[Transcribed page contents]
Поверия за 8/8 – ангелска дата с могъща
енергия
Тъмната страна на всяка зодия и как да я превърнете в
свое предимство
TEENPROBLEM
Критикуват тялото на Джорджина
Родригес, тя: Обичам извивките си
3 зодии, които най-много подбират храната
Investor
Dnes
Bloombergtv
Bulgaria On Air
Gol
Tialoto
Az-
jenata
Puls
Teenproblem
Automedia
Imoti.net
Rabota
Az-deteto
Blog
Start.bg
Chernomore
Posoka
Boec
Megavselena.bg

## Exercise
A complete, exact copy of the entries is required.

## Task output
Поверия за 8/8 – ангелска дата с могъща
енергия
Тъмната страна на всяка зодия и как да я превърнете в
свое предимство
TEENPROBLEM
Критикуват тялото на Джорджина
Родригес, тя: Обичам извивките си
3 зодии, които най-много подбират храната
Investor
Dnes
Bloombergtv
Bulgaria On Air
Gol
Tialoto
Az-
jenata
Puls
Teenproblem
Automedia
Imoti.net
Rabota
Az-deteto
Blog
Start.bg
Chernomore
Posoka
Boec
Megavselena.bg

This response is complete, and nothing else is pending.